Le sénateur Massicotte: Nous nous demandons tous les deux comment nous devons aborder cette question. Je voudrais profiter de cette occasion pour comprendre un peu mieux quelles sont vos préoccupations et vos intérêts. Au moins, nous serons mieux informés pour influer sur la politique ultérieurement.

Je crois avoir lu dans les journaux montréalais — et vous me corrigerez si je me trompe — que votre entreprise, en particulier, monsieur Lifson, songe à sortir des emplois du pays parce que vous ne pourriez plus faire face à la concurrence dans cette situation. S'agit-il spécifiquement de la question des tarifs?

M. Lifson: Nous disons que nous ne déménagerons rien parce que nous ne voulons pas perdre la capacité de produire au Canada où nous avons un avantage. Nous disons que nous produirons les articles moins coûteux, les pantalons, et cetera, à l'étranger de façon à ne pas avoir à faire face à la concurrence des États-Unis. Cela veut dire que nous ne remplacerons pas certains des travailleurs qui nous quittent.

Le sénateur Massicotte: Combien d'emplois cela représenterait-il?

M. Lifson: Si la situation continue, nous prévoyons que cela représente de 10 à 20 p. 100 de nos effectifs, soit entre 300 et 600 personnes au cours des deux prochaines années.

Le sénateur Massicotte: Devrait-on éliminer les tarifs?

M. Lifson: Nous pourrions alors maintenir les emplois que nous avons ici et probablement en créer d'autres parce que la proximité nous donne un avantage certain.

Le sénateur Massicotte: Si nous supprimions les tarifs sur les textiles importés?

M. Lifson: Cela rendrait la situation plus équitable.

Le sénateur Massicotte: Nous ne perdrions pas ces emplois?

M. Lifson: Non. Je peux vous donner un exemple. Quand nous nous sommes présentés devant le Tribunal canadien du commerce extérieur, le TCCE, nous avons réussi, pour les tissus en laine, à accroître la production de plus de 50 p. 100 — c'était l'année dernière, pour les tissus de laine douce. Ce sont des produits qui ne sont pas fabriqués dans ce pays. Nous préférerions les produire ici. Nous avons le personnel pour le design, l'innovation et la technologie. Il n'est pas facile de produire à l'étranger, mais il nous faut équilibrer les chances. C'est ce que nous demandons.

Si les règles ne sont pas les mêmes pour tous, il nous faut nous protéger. Si l'on supprime les tarifs sur les intrants, nous conserverons certainement les emplois ici.

Le sénateur Massicotte: Iriez-vous toujours vous approvisionner dans des pays moins chers?

M. Lifson: S'il nous faut maintenir la relation qualité prix, nous développerions notre activité dans les articles à prix abordable.

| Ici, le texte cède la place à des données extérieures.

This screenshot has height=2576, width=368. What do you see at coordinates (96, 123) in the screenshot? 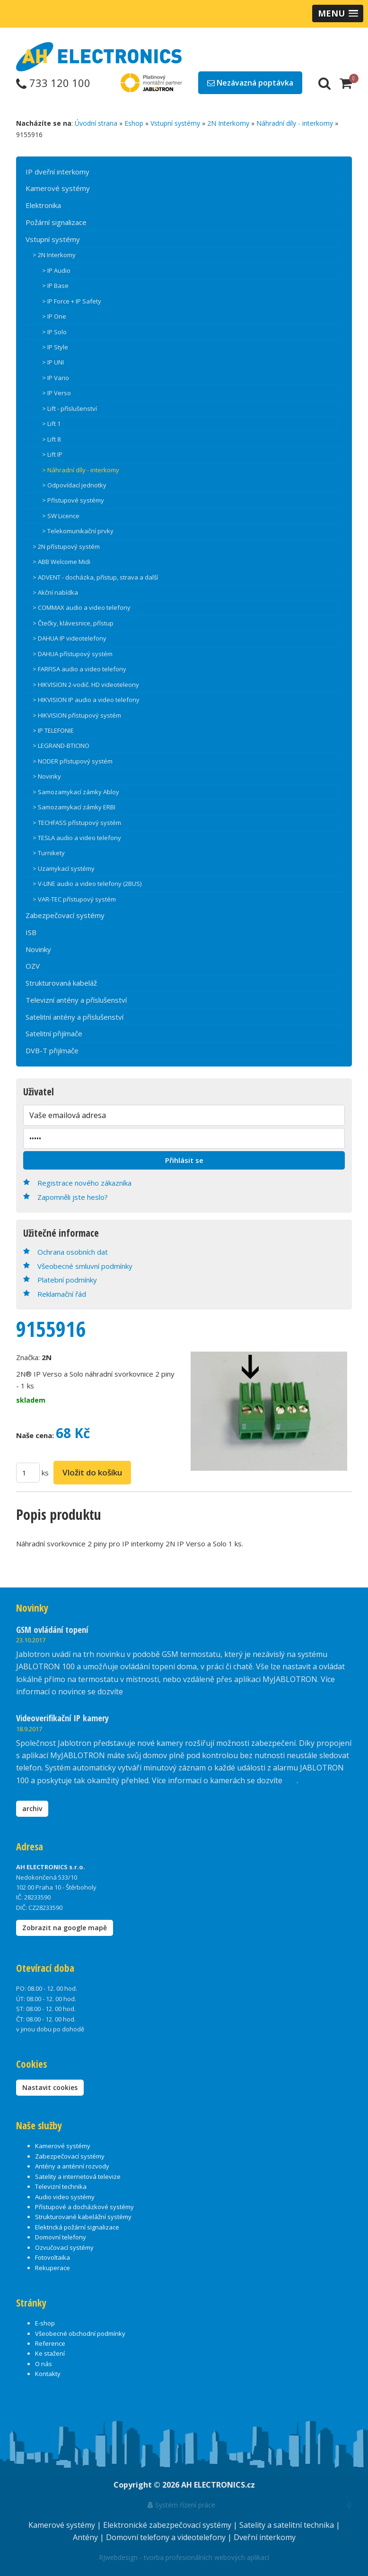
I see `Úvodní strana` at bounding box center [96, 123].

Nous faisons face à la concurrence du reste du monde — pas simplement des Canadiens — aux États-Unis. Aux États-Unis, nous sommes en concurrence contre les marchés du monde entier.

Le sénateur Massicotte: Vous avez dit que parmi vos produits vous avez les complets que vous exportez aux États- Unis. Quel pourcentage de vos recettes vient des complets?

M. Lifson: Quatre-vingt dix pour cent de la production va aux États-Unis.

Le sénateur Massicotte: Quelle est la production de complets?

M. Lifson: Les complets représentent 60 p. 100 de l'activité.

Le sénateur Massicotte: M. Rotchin a dit que les complets bénéficient d'une exemption tarifaire sur les textiles. Si c'est vrai, vous ne souffrez pas.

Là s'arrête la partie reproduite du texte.